ASSIGNMENT: Copy each line below in which the word "name" occurs.

........

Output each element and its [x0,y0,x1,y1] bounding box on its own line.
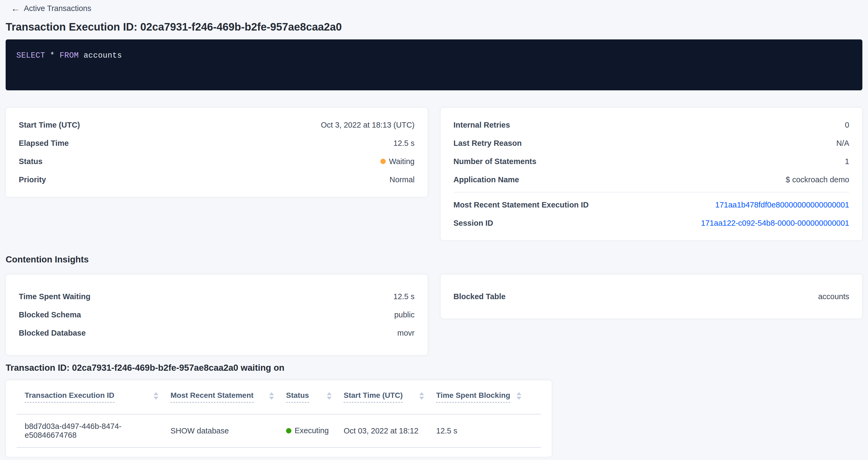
elapsed-time-label: Elapsed Time [19,139,69,148]
time-spent-waiting-label: Time Spent Waiting [19,292,90,301]
status-text: Executing [294,426,329,435]
start-time-row: Start Time (UTC) Oct 3, 2022 at 18:13 (U… [6,116,428,134]
waiting-transactions-table-card: Transaction Execution ID Most Recent Sta… [6,380,552,457]
blocked-table-value: accounts [818,292,849,301]
blocked-database-row: Blocked Database movr [6,324,428,342]
sort-arrows-icon[interactable] [154,392,158,400]
waiting-on-heading: Transaction ID: 02ca7931-f246-469b-b2fe-… [6,363,862,373]
application-name-label: Application Name [454,175,519,184]
transaction-overview-card: Start Time (UTC) Oct 3, 2022 at 18:13 (U… [6,108,428,197]
table-header-row: Transaction Execution ID Most Recent Sta… [17,380,541,415]
back-link-active-transactions[interactable]: ← Active Transactions [11,0,91,13]
time-spent-waiting-row: Time Spent Waiting 12.5 s [6,287,428,306]
status-text: Waiting [389,157,415,166]
contention-insights-heading: Contention Insights [6,254,862,265]
sort-arrows-icon[interactable] [419,392,424,400]
cell-time-spent-blocking: 12.5 s [436,427,533,435]
blocked-schema-row: Blocked Schema public [6,306,428,324]
blocked-database-value: movr [397,329,414,337]
cell-status: Executing [286,426,344,435]
blocked-schema-value: public [394,310,415,319]
number-of-statements-row: Number of Statements 1 [441,152,862,171]
priority-row: Priority Normal [6,171,428,189]
column-label: Status [286,391,309,403]
cell-most-recent-statement: SHOW database [170,427,286,435]
sql-keyword-select: SELECT [17,51,45,60]
arrow-left-icon: ← [11,4,20,13]
blocked-database-label: Blocked Database [19,329,86,337]
number-of-statements-value: 1 [845,157,849,166]
sort-arrows-icon[interactable] [269,392,274,400]
start-time-label: Start Time (UTC) [19,121,80,129]
blocked-table-card: Blocked Table accounts [440,274,863,319]
column-label: Transaction Execution ID [25,391,115,403]
elapsed-time-row: Elapsed Time 12.5 s [6,134,428,152]
statement-execution-id-row: Most Recent Statement Execution ID 171aa… [441,196,862,214]
column-header-most-recent-statement: Most Recent Statement [170,391,286,403]
priority-value: Normal [390,175,414,184]
column-header-transaction-execution-id: Transaction Execution ID [17,391,170,403]
internal-retries-label: Internal Retries [454,121,510,129]
application-name-value: $ cockroach demo [786,175,849,184]
time-spent-waiting-value: 12.5 s [394,292,415,301]
sql-star-operator: * [50,51,55,60]
start-time-value: Oct 3, 2022 at 18:13 (UTC) [321,121,415,129]
status-value: Waiting [380,157,415,166]
blocked-table-row: Blocked Table accounts [441,287,862,306]
back-link-label: Active Transactions [24,4,91,13]
application-name-row: Application Name $ cockroach demo [441,171,862,189]
transaction-details-card: Internal Retries 0 Last Retry Reason N/A… [440,108,863,241]
sql-keyword-from: FROM [60,51,79,60]
sort-arrows-icon[interactable] [327,392,332,400]
last-retry-reason-row: Last Retry Reason N/A [441,134,862,152]
internal-retries-value: 0 [845,121,849,129]
column-label: Most Recent Statement [170,391,254,403]
column-header-status: Status [286,391,344,403]
blocked-schema-label: Blocked Schema [19,310,81,319]
sql-statement-box: SELECT * FROM accounts [6,39,862,90]
elapsed-time-value: 12.5 s [394,139,415,148]
sort-arrows-icon[interactable] [517,392,521,400]
contention-waiting-card: Time Spent Waiting 12.5 s Blocked Schema… [6,274,428,355]
internal-retries-row: Internal Retries 0 [441,116,862,134]
table-row: b8d7d03a-d497-446b-8474-e50846674768 SHO… [17,415,541,448]
executing-status-dot-icon [286,428,291,433]
statement-execution-id-link[interactable]: 171aa1b478fdf0e80000000000000001 [715,201,849,209]
sql-table-name: accounts [84,51,122,60]
last-retry-reason-label: Last Retry Reason [454,139,522,148]
blocked-table-label: Blocked Table [454,292,505,301]
card-divider [454,192,849,192]
page-title: Transaction Execution ID: 02ca7931-f246-… [6,21,862,33]
column-label: Start Time (UTC) [344,391,403,403]
waiting-transactions-table: Transaction Execution ID Most Recent Sta… [17,380,541,448]
cell-transaction-execution-id: b8d7d03a-d497-446b-8474-e50846674768 [17,422,170,440]
waiting-status-dot-icon [380,159,386,164]
cell-start-time: Oct 03, 2022 at 18:12 [344,427,436,435]
session-id-row: Session ID 171aa122-c092-54b8-0000-00000… [441,214,862,232]
number-of-statements-label: Number of Statements [454,157,536,166]
transaction-details-page: ← Active Transactions Transaction Execut… [0,0,868,457]
session-id-label: Session ID [454,219,493,227]
session-id-link[interactable]: 171aa122-c092-54b8-0000-000000000001 [701,219,849,227]
column-header-start-time: Start Time (UTC) [344,391,436,403]
column-header-time-spent-blocking: Time Spent Blocking [436,391,533,403]
column-label: Time Spent Blocking [436,391,510,403]
status-label: Status [19,157,42,166]
status-row: Status Waiting [6,152,428,171]
statement-execution-id-label: Most Recent Statement Execution ID [454,201,589,209]
last-retry-reason-value: N/A [836,139,849,148]
priority-label: Priority [19,175,46,184]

........

RESPONSE TO THIS EXERCISE:
application-name-label: Application Name [454,175,519,184]
application-name-value: $ cockroach demo [786,175,849,184]
application-name-row: Application Name $ cockroach demo [441,171,862,189]
sql-table-name: accounts [84,51,122,60]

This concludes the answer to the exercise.